Oversensitive to a degree incongruent with his corpulent body, there were times when he would seclude himself in his room for half a day without speaking, while at other times the mere sight of another person would trigger what appeared to be an uncontrollable garrulousness. It wasn’t so much that he needed an outlet for his robust energy; he was either attempting out of consideration for others to put them at their ease as best he could or, as was more frequently the case, anxious to avoid the awkward silence generated by his own boredom in the presence of a guest, with the result that his conversation, when it wasn’t about practical matters, tended to center around subjects from his daily life of personal interest to him. His gift for talk, which he employed in social situations to great effect and which, it appeared, had contributed in no small way to his success, was frequently enhanced by a scintillating sense of humor. O-Nobu, who had grown up at her uncle’s side, had somewhere along the way inherited this gift. Trading digs with him when he was in the right mood had become second nature to her, requiring no effort. However, since her marriage to Tsuda she had reformed. As a consequence, two months passed, then three, and the wisecracking she had at first suppressed out of respect no longer came easily to her. In the end, she found herself relating to her husband in this regard as a different person than the self she had experienced when she was at the Okamotos. This left her unsatisfied. At the same time, she couldn’t help feeling that she was deceiving her husband. In her uncle’s unchanged behavior, observed on occasional visits, there was something that led her to recall a former freedom. As he sat cross-legged on the tatami in front of his raw tofu, she observed his waggish face nostalgically, as though it were a memento from the past.

“But it was you who taught me how to be insulting.

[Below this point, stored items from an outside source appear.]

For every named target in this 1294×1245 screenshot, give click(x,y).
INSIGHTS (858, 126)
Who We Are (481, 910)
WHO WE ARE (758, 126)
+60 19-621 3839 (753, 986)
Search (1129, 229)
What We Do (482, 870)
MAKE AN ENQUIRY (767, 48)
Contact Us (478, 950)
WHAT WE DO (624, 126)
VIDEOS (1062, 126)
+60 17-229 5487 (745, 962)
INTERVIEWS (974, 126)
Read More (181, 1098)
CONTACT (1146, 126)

I certainly haven’t learned anything of the kind from Tsuda.”

“Mebbe not, I reckon.”

Intentionally rolling the words on his tongue in old Tokyo dialect, Okamoto glanced at his wife, who loathed this verbal affectation and would have forbidden its use in her house if she hadn’t known that any criticism from her would only incite him to persist. She said nothing, pretending not to have noticed. Like someone whose expectations have been disappointed, her uncle turned to O-Nobu.

“Is Yoshio-san so severe?”

O-Nobu merely grinned, saying nothing.

“I see by your smile that pleases you.”

“What does?”

“You needn’t play dumb with the likes of me. I ask you in earnest, is Yoshio-san so serious?”

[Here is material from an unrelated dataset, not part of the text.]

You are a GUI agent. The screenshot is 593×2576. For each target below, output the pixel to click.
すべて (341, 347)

“I really couldn’t say. But why do you ask so seriously?”

“I have thoughts of me own about this — depending on your answer.”

“Goodness gracious! Then I’ll tell you. Just as you suspect, he is rather severe. What about it?”

“You swear?”

“What a fuss you’re making.”

“I’ll get right to my point. Assuming what you say is true, that he’s a severe person, if it is, he’ll never be right for someone as good at insults as you. Now Auntie here, she ought be a perfect fit.” As he spoke he nodded at his wife with his chin as she sat beside him in silence.

O-Nobu felt brushed by a sense of loneliness like a wind out of the distance. Observing herself, abruptly gripped by sadness, she was surprised.